Après avoir reçu un accueil "hallucinant" la semaine dernière à Tunis, en Tunisie, Anthony Kavanagh fait sa grande rentrée parisienne, mardi soir, tout en rêvant à son retour sur une scène montréalaise l'été prochain au terme d'une absence de plus de sept ans.
"J'irai à Montréal avec ce spectacle, c'est sûr. Il faut que je rentre. C'est viscéral", a raconté l'humoriste dimanche soir, quelques minutes après être rentré du Mans, où il terminait le rodage de son nouveau spectacle.
Mardi soir, le Québécois s'installera au Bataclan pour presque un mois avec un "one man show" intitulé Anthony Kavanagh.com. Depuis septembre, il l'a déjà présenté près d'une quarantaine de fois en province, en Belgique et en Suisse.
Cette "tournée de chauffe" l'a conduit à Tunis pour la première fois de sa carrière. Premier contact réussi : une série de représentations dans trois villes tunisiennes est maintenant projetée.

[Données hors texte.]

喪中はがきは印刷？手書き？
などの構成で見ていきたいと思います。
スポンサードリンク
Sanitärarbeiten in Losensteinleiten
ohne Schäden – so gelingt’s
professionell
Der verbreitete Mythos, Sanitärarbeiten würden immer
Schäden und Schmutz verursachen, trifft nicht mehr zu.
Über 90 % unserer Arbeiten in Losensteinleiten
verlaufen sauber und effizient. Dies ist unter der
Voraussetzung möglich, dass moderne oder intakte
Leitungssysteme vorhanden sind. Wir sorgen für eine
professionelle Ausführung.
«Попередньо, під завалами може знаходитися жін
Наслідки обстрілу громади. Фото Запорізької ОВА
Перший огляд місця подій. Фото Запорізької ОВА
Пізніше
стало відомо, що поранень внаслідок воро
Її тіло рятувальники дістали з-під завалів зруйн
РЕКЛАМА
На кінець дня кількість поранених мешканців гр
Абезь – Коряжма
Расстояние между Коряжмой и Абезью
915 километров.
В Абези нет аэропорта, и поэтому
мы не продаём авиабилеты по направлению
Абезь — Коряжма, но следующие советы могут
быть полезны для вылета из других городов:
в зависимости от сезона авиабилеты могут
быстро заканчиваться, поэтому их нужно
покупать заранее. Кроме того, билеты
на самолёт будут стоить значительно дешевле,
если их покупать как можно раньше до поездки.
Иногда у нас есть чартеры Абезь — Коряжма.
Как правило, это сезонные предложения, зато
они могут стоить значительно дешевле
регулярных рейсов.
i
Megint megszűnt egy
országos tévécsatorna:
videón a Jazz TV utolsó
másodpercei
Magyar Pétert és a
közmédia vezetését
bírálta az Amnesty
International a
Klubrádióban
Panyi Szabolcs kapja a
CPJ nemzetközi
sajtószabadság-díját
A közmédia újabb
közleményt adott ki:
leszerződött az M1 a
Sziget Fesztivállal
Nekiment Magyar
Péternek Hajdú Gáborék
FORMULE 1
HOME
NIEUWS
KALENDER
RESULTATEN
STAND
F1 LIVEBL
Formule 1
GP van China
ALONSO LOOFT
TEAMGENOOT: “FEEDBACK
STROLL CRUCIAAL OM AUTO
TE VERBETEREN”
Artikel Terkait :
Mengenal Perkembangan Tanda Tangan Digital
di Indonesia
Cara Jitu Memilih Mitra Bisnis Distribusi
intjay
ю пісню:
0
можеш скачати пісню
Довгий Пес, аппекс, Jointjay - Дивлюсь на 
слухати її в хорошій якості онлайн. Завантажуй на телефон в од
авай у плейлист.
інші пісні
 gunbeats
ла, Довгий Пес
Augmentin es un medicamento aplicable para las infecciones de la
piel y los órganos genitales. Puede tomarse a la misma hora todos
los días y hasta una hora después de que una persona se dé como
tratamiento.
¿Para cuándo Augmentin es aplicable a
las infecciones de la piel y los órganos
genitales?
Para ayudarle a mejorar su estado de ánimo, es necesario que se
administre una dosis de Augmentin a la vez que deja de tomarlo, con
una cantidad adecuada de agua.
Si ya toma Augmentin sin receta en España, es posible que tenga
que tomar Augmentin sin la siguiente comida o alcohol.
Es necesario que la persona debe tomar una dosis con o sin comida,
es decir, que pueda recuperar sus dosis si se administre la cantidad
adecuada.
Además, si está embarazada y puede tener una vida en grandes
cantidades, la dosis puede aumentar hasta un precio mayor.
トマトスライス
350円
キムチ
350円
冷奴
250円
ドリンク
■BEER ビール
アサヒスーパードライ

"Son humour décoiffe toujours autant, a écrit La Presse de Tunis. Jeudi soir, l'humoriste canadien Anthony Kavanagh a réalisé un parcours sans faute sur les planches du Théâtre municipal. On n'en attendait pas moins d'un artiste de sa trempe."
"C'était hallucinant, c'était la folie, a confirmé Kavanagh. Je ne croyais pas que les gens me connaissaient, je ne pensais pas qu'on m'attendait."
Avec tout ça, Anthony Kavanagh revient à Paris calme et serein. "Je suis zen, ou en tout cas semi-zen", reconnaît-il.
Kavanagh a tiré un trait sur 2006 et l'échec de son spectacle musical "Les démons d'Arkange", avec son lot "d'embûches et de trahisons à gogo" et le "producteur qui part avec l'argent".
Après un détour par la télévision et sa débauche de moyens, il retrouve avec une joie non feinte la simplicité du "stand-up".
Après un détour par la télévision et sa débauche de moyens, il retrouve avec une joie non feinte la simplicité du "stand-up".
"Un homme, un micro, un public (...). Pour moi, ça représente le plaisir absolu, une liberté qu'on n'a pas à la télévision", dit l'humoriste.
En pleine possession de ses moyens, habité par une "sorte de force tranquille", Anthony Kavanagh explique qu'il a retrouvé sur scène ses marques et ses réflexes. Il ne cache pas toutefois qu'il attache beaucoup d'importance à ce qu'on dira au Québec de sa performance parisienne.
"Ca me un peu plus nerveux", confesse-t-il.
Kavanagh ne s'est pas produit chez lui depuis sept ans déjà et il y a désormais "tout une nouvelle génération" qui ne l'a jamais vu sur scène. Il compte bien corriger cela dès l'été prochain.